**Work item**
Among the entries below, find every line that contains the string "scheme", then copy it.
+ + + + + + +
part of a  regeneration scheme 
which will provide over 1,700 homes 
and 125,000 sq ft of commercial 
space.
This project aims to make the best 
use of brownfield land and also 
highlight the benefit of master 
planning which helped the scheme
+ + + + + + +
**Response**
part of a  regeneration scheme 
planning which helped the scheme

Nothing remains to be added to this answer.